Ken Cross wrote:
There is pretty much a one-to-one correspondence between the number of smbd processes open (i.e. connected users) and winbindd file descriptors (per fstat).
Hmm, it may be platform specific. smbd connects winbindd both directly and via NSS. On HP-UX it consumes two client pipes per smbd, and this might be due to linking libnss_winbind.1 with "-B symbolic", having symbols resolved locally, such that the two ways used by every smbd don't share client environment? It's just a guess.
I think forking would be counter-productive since winbindd caches so much stuff. A lot of it's in tdb files, though, so...
Agreed. And as far as 2.2 is concerned, a complete restructuring doesn't make sense any more. One can improve robustness and scalability with less modifications.
Frankly, I'm not sure what the smbd's are doing with winbindd after authentication.
I have observed that they are looking up uid->sid and gid->sid mappings very frequently. Yes, even if the Windows client seems really idle (user left desk and does not read or write anything) such lookups are triggered at least once per minute for every client. The frequency increases when a user is working actively. Plus lookups of name->sid, "user in group", and so on, but these are far less frequent. The latter ones can't be cached easily, but the set of id mappings an smbd comes across can.
There's another discussion looming about closing idle connections to winbindd.
Is this a separate discussion? I would consider them related :) Andrew Esh wrote:
Better yet: Have winbindd fork the same way smbd does, on a per-client basis. Someone should probably figure out what quality of the example network caused winbindd to consume so many sockets. Are there really that many requests being queued up at once? Shifting to a forking model would simply consume the same number and more processes.

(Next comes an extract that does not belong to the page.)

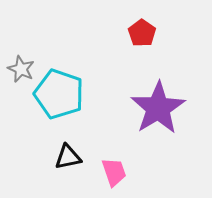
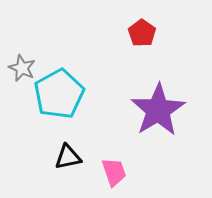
gray star: moved 1 px right, 1 px up
cyan pentagon: rotated 24 degrees clockwise
purple star: moved 2 px down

They are limited too.
Winbind's client connections persist as long as the client processes are alive, and are waiting for further requests. Clients never explicitly close the pipe, even if they had only one lookup during their lifetime. This is fine, as it makes clients submitting multiple requests in a row more efficient. And it gives winbindd the chance to store get??ent states in the winbindd connection environment. But if connection consumption gets excessive, why not look around for idle clients, and shut them down? (Note, "idle" does not mean the client is idle, just that it doesn't presently send requests to winbindd.)
We also need to be sure all the requests are making progress. If one gets hung, the client program would probably repeat the request, expending another instance of everything. Are there really 2048 users actively trying to make winbindd requests at the same time?
This is very unlikely, even more with smbds caching id mappings. And client requests are always processed, even if the client connection has been shut down. Client gets a broken pipe error on send and retries, opening a new connection. Shutting down another one that has been idle for a long time, if we are still at threshold. It is the same as when you restart winbindd while clients are alive. They just reconnect as soon as they are having a new request. Very gracefully :)
Perhaps this is the result of a very network-common failed NIS request, which falls through the passwd list in /etc/nsswitch.conf, and winds up asking winbindd about the same non-existent user. What is the content of the requests, and is there some way to fix the system so the users don't cause them to be issued at such a high rate? Should they even be forwarded to winbindd at all?
In such situations you will most probably see only one client connection carrying many requests (if there is one process failing on many users), or client connections popping up and going away rapidly (if there are many processes failing on one user each). Neither of them is a big problem for file descriptor consumption.
Maybe winbindd is piling up requests as it searches for a domain controller at the head of its "password server" list which is no longer working, or is no longer in DNS. Reorder that list, and winbindd might begin to process requests fast enough to stay ahead of the influx rate.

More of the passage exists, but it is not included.